Il risultato è stato un improvviso aumento dei differenziali, tra i 3 e i 5 punti. Hanno retto bene i Btp benchmark a 10 anni, che mantenendo rendimenti attorno al 3,45% hanno determinato uno spread di 64 punti base. I Bund sono stati favoriti dalla decisione della Bce di lasciare stabili i tassi di interesse, nonostante l’inflazione in calo. Per i titoli italiani invece non c’è stato un effetto particolarmente positivo: con crescita e aumento dei prezzi che arrancano, il nostro Paese beneficerebbe di tassi più bassi.

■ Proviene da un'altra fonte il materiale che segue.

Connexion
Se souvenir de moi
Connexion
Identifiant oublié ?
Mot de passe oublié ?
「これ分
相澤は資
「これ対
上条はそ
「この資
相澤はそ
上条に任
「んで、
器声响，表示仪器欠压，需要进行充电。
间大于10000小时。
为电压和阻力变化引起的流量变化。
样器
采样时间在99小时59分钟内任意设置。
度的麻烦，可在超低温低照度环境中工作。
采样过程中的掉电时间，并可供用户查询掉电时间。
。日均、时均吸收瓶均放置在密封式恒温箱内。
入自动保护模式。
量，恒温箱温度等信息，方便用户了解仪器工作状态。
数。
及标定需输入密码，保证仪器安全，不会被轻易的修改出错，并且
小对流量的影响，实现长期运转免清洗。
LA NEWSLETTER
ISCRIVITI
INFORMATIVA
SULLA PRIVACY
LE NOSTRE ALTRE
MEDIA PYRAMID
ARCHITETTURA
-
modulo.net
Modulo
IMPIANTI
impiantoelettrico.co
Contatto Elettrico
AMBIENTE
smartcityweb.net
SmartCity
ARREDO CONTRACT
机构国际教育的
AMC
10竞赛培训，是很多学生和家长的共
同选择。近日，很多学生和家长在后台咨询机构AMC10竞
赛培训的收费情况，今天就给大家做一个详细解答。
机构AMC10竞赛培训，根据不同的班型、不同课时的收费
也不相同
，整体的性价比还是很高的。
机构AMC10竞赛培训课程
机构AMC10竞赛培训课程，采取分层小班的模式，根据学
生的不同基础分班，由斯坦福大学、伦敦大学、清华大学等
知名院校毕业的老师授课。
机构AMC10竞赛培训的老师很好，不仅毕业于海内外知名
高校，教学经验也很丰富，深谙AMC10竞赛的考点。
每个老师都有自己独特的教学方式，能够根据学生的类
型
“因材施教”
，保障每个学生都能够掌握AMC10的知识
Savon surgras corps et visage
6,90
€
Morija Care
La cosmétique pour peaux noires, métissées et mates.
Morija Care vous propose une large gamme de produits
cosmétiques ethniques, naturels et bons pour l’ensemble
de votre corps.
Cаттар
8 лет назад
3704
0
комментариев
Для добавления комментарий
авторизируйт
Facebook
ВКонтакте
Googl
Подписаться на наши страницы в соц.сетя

Rimbalza il differenziale di Francia e Spagna
Nonostante nei giorni precedenti avessero ottenuto ottimi risultati, anche Francia e Spagna hanno visto lo spread dei propri titoli di Stato seguire di pari passo quello italiano. Per Madrid si allontana di molto l’obiettivo di scendere a meno di 30 punti di differenziale: lo spread Bonos-Bund è arrivato infatti a toccare i 39 punti in apertura, come non accadeva da settimane.
| Titoli di Stato | Rendimenti | Spread |
| Bund tedeschi | 2,81% | – |
| Btp italiani | 3,45% | 64 |
| Oat francesi | 3,42% | 62 |
| Bonos spagnoli | 3,20% | 39 |
Anche in Francia la situazione è simile, benché mitigata dalla situazione politica. Lo spread tra Oat e Bund è risalito a 62 punti, con i rendimenti frenati dal risultato ottenuto dal governo Lecornu, in grado di approvare la legge di Bilancio anche con il Parlamento contro.

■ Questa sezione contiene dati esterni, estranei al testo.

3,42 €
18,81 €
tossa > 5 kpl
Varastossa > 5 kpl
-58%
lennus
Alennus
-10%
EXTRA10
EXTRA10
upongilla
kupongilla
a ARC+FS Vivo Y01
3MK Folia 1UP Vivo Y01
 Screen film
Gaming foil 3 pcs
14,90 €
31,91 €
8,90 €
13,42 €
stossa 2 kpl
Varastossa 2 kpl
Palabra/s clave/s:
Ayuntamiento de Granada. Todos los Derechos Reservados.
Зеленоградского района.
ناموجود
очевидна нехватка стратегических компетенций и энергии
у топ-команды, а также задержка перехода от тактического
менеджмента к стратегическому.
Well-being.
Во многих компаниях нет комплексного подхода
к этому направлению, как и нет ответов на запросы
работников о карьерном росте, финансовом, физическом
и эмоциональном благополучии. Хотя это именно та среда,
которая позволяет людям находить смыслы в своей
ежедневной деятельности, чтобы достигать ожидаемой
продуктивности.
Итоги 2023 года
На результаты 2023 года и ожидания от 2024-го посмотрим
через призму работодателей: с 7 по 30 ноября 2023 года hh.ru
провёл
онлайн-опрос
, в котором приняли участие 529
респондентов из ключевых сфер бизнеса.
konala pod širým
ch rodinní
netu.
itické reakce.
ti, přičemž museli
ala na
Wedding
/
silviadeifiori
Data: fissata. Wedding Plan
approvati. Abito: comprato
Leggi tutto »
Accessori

Le aste di febbraio e i rendimenti dei Btp
Il fatto che i rendimenti dei Btp benchmark a 10 anni siano rimasti stabili nonostante l’aumento dello spread è un buon segno per lo Stato, specialmente in questi giorni. A partire da mercoledì 11 febbraio infatti inizieranno le prime aste del mese, che coinvolgeranno titoli a breve e a medio-lungo termine.
Le date da segnarsi in calendario sono:
- per i Bot l’11 febbraio;
- per il medio-lungo termine il 12 febbraio;
- per i Btp short-Btp€i il 24 febbraio;
- per i Bot il 25 febbraio;
- per il medio-lungo termine il 26 febbraio.